More directly relevant to the educational problem though, are Carol Dweck’s theories on mindset. Her book, Mindset: The New Psychology of Success, is the best source for this work. The key question is whether the student considers intelligence intrinsic to themselves (fixed mindset) or incrementally attainable (growth mindset). In other words, do they perform well because they are “smart”, or because they’ve worked hard. It has been well demonstrated that students who believe their performance to be based on an unchanging intelligence are much more fragile in the face of failure than those who believe they can improve with effort.
From Mindset, the fixed mindset is described:
Believing that your qualities are carved in stone – the fixed mindset – creates an urgency to prove yourself over and over. If you only have a certain amount of intelligence, a certain personality, and a certain moral character – well, then you’d better prove that you have a healthy dose of them.

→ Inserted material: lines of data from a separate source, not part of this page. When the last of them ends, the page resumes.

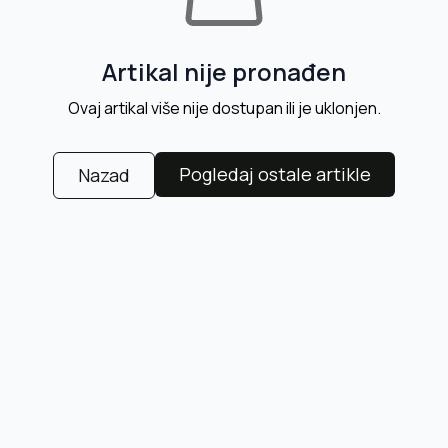
Artikal nije pronađen
Ovaj artikal više nije dostupan ili je uklonjen.
Pogledaj ostale artikle
Nazad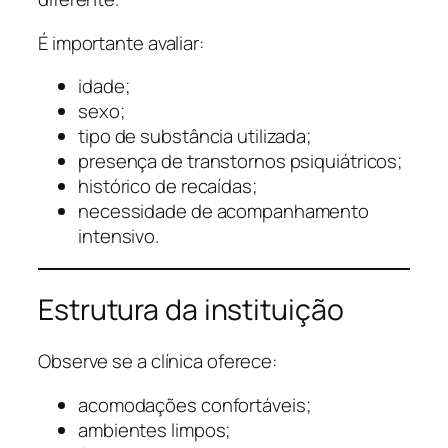
É importante avaliar:
idade;
sexo;
tipo de substância utilizada;
presença de transtornos psiquiátricos;
histórico de recaídas;
necessidade de acompanhamento
intensivo.
Estrutura da instituição
Observe se a clínica oferece:
acomodações confortáveis;
ambientes limpos;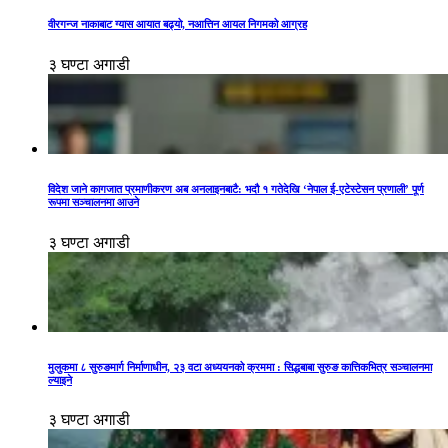
वीरगन्ज नाकाबाट ग्यास आयात बढ्यो, नआत्तिन आयल निगमको आग्रह
३ घण्टा अगाडी
विदेश जाने कागजात प्रमाणीकरण अब अनलाइनबाटै: भदौ १ गतेदेखि ‘नेपाल ई-एटेस्टेसन प्रणाली’ पूर्ण
रूपमा सञ्चालनमा आउने
३ घण्टा अगाडी
मुलुकमा ८ सुरुङमार्ग निर्माणाधीन, २३ वटा अध्ययनको क्रममा : सिद्धबाबा सुरुङ कात्तिकभित्र सञ्चालनमा
ल्याइने
३ घण्टा अगाडी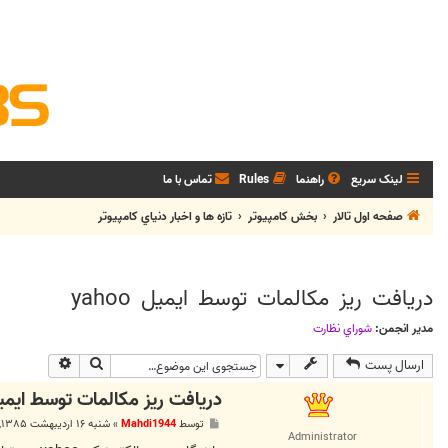
لینک سریع
راهنما
Rules
تماس با ما
صفحه اول تالار
بخش كامپيوتر
تازه ها و اخبار دنياي کامپيوتر
دريافت ريز مكالمات توسط ايميل yahoo
مدیر انجمن:
شوراي نظارت
جستجو
جستجوی پی
ارسال پست
دريافت ريز مكالمات توسط ايميل hoo
پ
توسط
Mahdi1944
»
شنبه ۱۶ اردیبهشت ۱۳۸۵, ۴:۱۶ ب.ظ
س
Administrator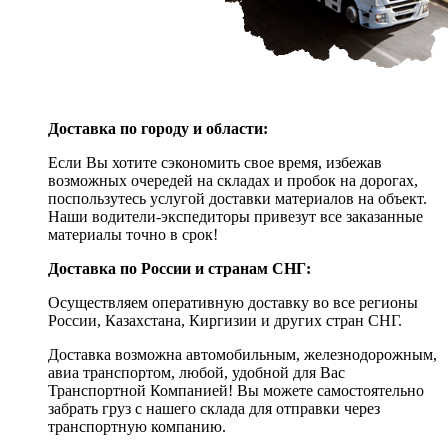
Доставка по городу и области:
Если Вы хотите сэкономить свое время, избежав
возможных очередей на складах и пробок на дорогах,
поспользутесь услугой доставки материалов на объект.
Наши водители-экспедиторы привезут все заказанные
материалы точно в срок!
Доставка по России и странам СНГ:
Осуществляем оперативную доставку во все регионы
России, Казахстана, Киргизии и других стран СНГ.
Доставка возможна автомобильным, железнодорожным,
авиа транспортом, любой, удобной для Вас
Транспортной Компанией! Вы можете самостоятельно
забрать груз с нашего склада для отправки через
транспортную компанию.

Every situation is evaluated: Will I succeed or fail? Will I look smart or dumb? Will I be accepted or rejected? Will I feel like a winner or a loser?
The growth mindset:
The growth mindset is based on the belief that your basic qualities are things you can cultivate through your efforts. Although people may differ in every which way – in their initial talents, aptitudes, interests, or temperaments – everyone can change and grow through application and experience.

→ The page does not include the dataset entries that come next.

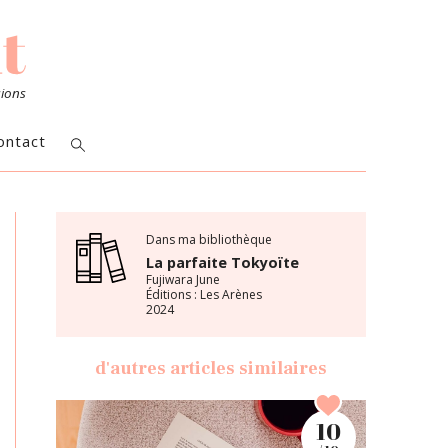
sions
ontact
Dans ma bibliothèque
La parfaite Tokyoïte
Fujiwara June
Éditions : Les Arènes
2024
d'autres articles similaires
10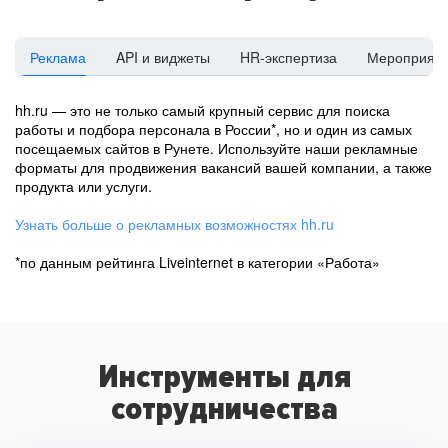
Реклама
API и виджеты
HR-экспертиза
Мероприят
hh.ru — это не только самый крупный сервис для поиска
работы и подбора персонала в России*, но и один из самых
посещаемых сайтов в Рунете. Используйте наши рекламные
форматы для продвижения вакансий вашей компании, а также
продукта или услуги.
Узнать больше о рекламных возможностях hh.ru
*по данным рейтинга Liveinternet в категории «Работа»
Инструменты для
сотрудничества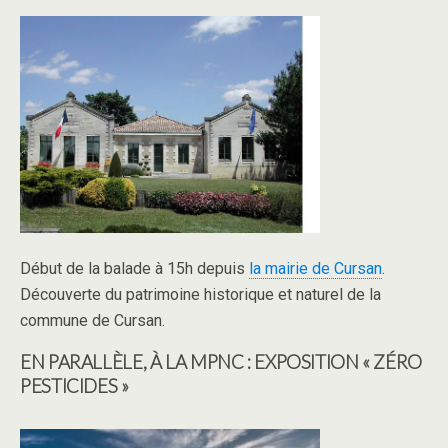
Début de la balade à 15h depuis
la mairie de Cursan
.
Découverte du patrimoine historique et naturel de la
commune de Cursan.
EN PARALLÈLE, À LA MPNC : EXPOSITION « ZÉRO
PESTICIDES »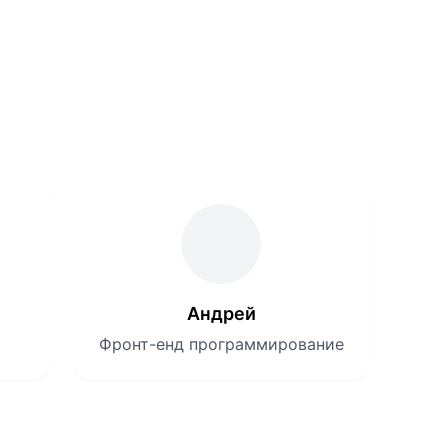
Андрей
Фронт-енд программирование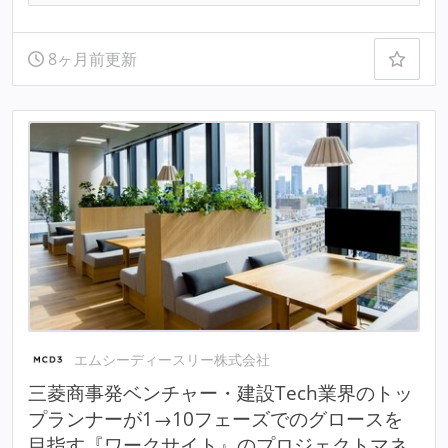
8ヶ月前更新
エムシーディースリー株式会社
三菱商事発ベンチャー・建設Tech業界のトッ
プランナーが1→10フェーズでのグロースを
目指す『ワークサイト』のプロジェクトマネ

Parents think they can hand children permanent confidence – like a gift – by praising their brains and talent. It doesn’t work and in fact has the opposite effect. It makes children doubt themselves as soon as anything is hard or anything goes wrong. If parents want to give their children a gift, the best thing they can do is teach their children to love challenges, be intrigued by mistakes, enjoy effort, and keep on learning. That way, their children don’t have to be slaves of praise. They will have a lifelong way to build and repair their own confidence.
Dweck has experimentally demonstrated that praising children’s intelligence causes them to perform worse and to refuse to exert effort. Praising their hard work leads to children who enjoy a challenge. This also holds in the face of failure. We should encourage exerting more effort, rather than judging character when a child fails.

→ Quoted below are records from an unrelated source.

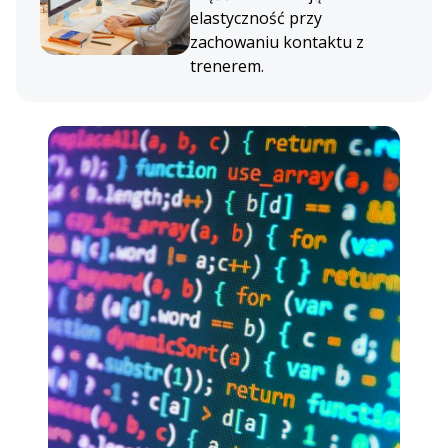
elastyczność przy
zachowaniu kontaktu z
trenerem.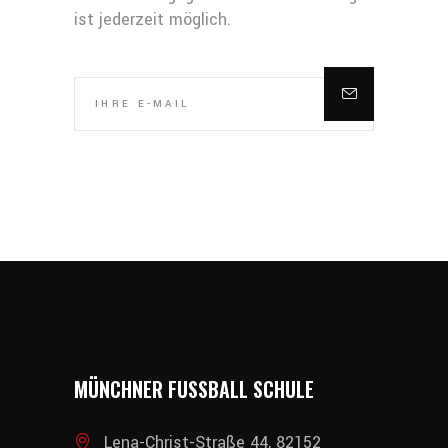
ist jederzeit möglich.
MÜNCHNER FUSSBALL SCHULE
Lena-Christ-Straße 44, 82152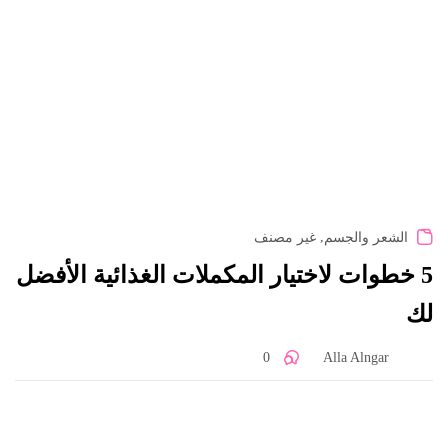
,
الشعر والجسم
غير مصنف
5 خطوات لاختيار المكملات الغذائية الأفضل
لك
0
Alla Alngar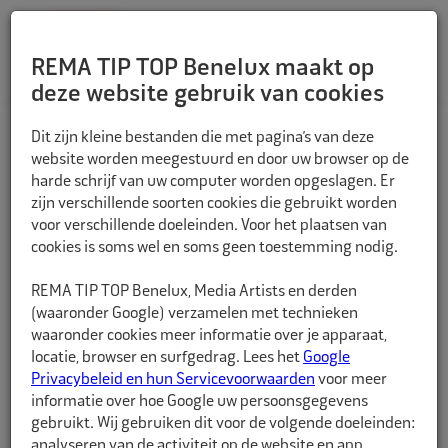
REMA TIP TOP Benelux maakt op
deze website gebruik van cookies
TERUG
Dit zijn kleine bestanden die met pagina’s van deze
website worden meegestuurd en door uw browser op de
harde schrijf van uw computer worden opgeslagen. Er
zijn verschillende soorten cookies die gebruikt worden
voor verschillende doeleinden. Voor het plaatsen van
cookies is soms wel en soms geen toestemming nodig.
REMA TIP TOP Benelux, Media Artists en derden
(waaronder Google) verzamelen met technieken
waaronder cookies meer informatie over je apparaat,
locatie, browser en surfgedrag. Lees het
Google
Privacybeleid en hun Servicevoorwaarden
voor meer
informatie over hoe Google uw persoonsgegevens
gebruikt. Wij gebruiken dit voor de volgende doeleinden:
analyseren van de activiteit op de website en app,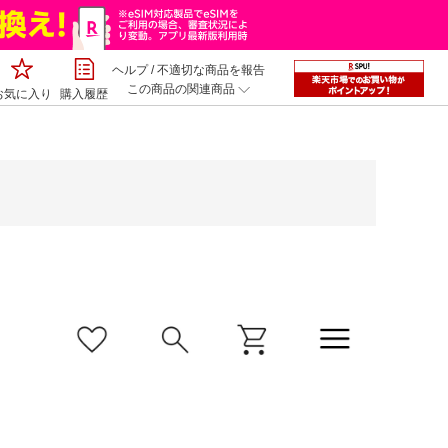
ヘルプ
/
不適切な商品を報告
この商品の関連商品
お気に入り
購入履歴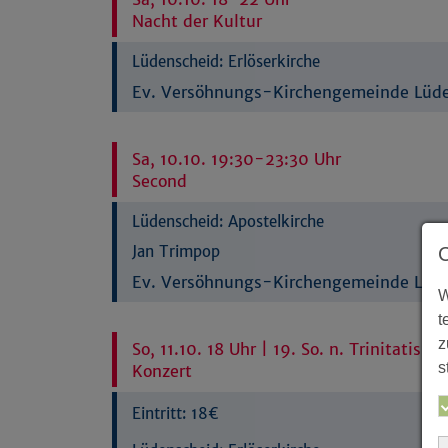
Nacht der Kultur
Lüdenscheid:
Erlöserkirche
Ev. Versöhnungs-Kirchengemeinde Lüd
Sa, 10.10. 19:30-23:30 Uhr
Second
Lüdenscheid:
Apostelkirche
Jan Trimpop
Ev. Versöhnungs-Kirchengemeinde Lüd
W
t
z
So, 11.10. 18 Uhr | 19. So. n. Trinitatis
s
Konzert
Eintritt: 18€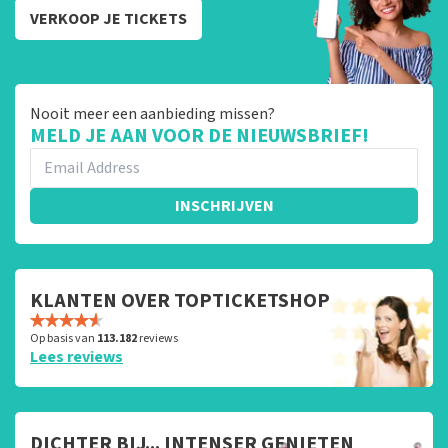
VERKOOP JE TICKETS
Nooit meer een aanbieding missen?
MELD JE AAN VOOR DE NIEUWSBRIEF!
INSCHRIJVEN
KLANTEN OVER TOPTICKETSHOP
Op basis van
113.182
reviews
Lees reviews
DICHTER BIJ... INTENSER GENIETEN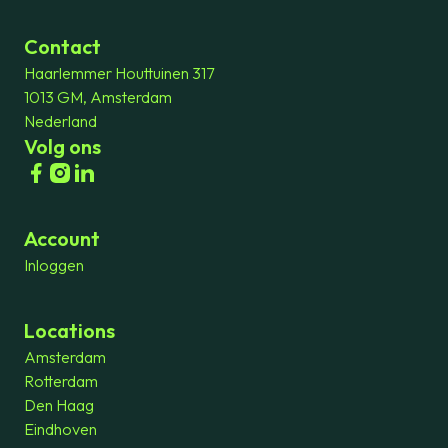
Contact
Haarlemmer Houttuinen 317
1013 GM, Amsterdam
Nederland
Volg ons
Account
Inloggen
Locations
Amsterdam
Rotterdam
Den Haag
Eindhoven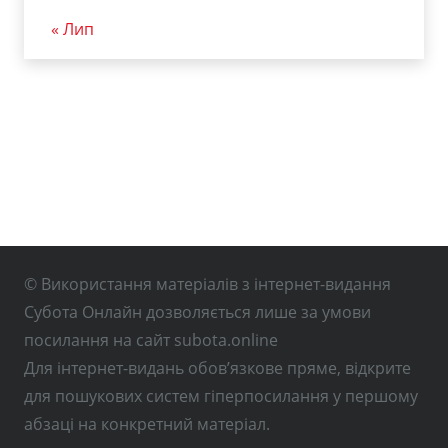
« Лип
© Використання матеріалів з інтернет-видання
Субота Онлайн дозволяється лише за умови
посилання на сайт subota.online
Для інтернет-видань обов’язкове пряме, відкрите
для пошукових систем гіперпосилання у першому
абзаці на конкретний матеріал.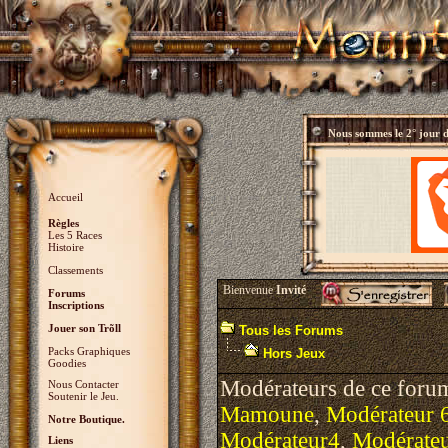
Nous sommes le
2° jour 
Accueil
Règles
Les 5 Races
Histoire
Classements
Bienvenue
Invité
Forums
Inscriptions
Jouer son Trõll
Tous les Forums
Packs Graphiques
Hors Jeux
Goodies
Modérateurs de ce foru
Nous Contacter
Soutenir le Jeu.
Mamoune
,
Modérateur 
Notre Boutique.
Modérateur4
,
Modérate
Liens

You can read more about Dweck’s research here: Mindset Works.
Resilience in the face of failure is critical in preventing feelings of helplessness. In order to excel, a student must be continually challenged and fail a lot. Without an appropriate mindset, this just isn’t possible. This is not to say that students should just be rewarded for effort, with no value placed on achievement. Achievement is and should be rewarding. The difference is in how failure is handled. You want children to go into challenging situations with an attitude that they can improve if they work harder. Otherwise, each situation is viewed as a judgment on their innate ability, and failure is devastating.
These two lines of research overlap and compliment each other, and I highly recommend both books to parents, and to adults who suffer self-esteem issues. They have definitely challenged the way that we approach talking about success and failure to our children, and have caused us to reevaluate the way we talk to ourselves about our own lives. Again in the theme of correcting your own flaws first, parents need to make sure they have a healthy approach to their own development, success, and failure if they want to pass that on to their children.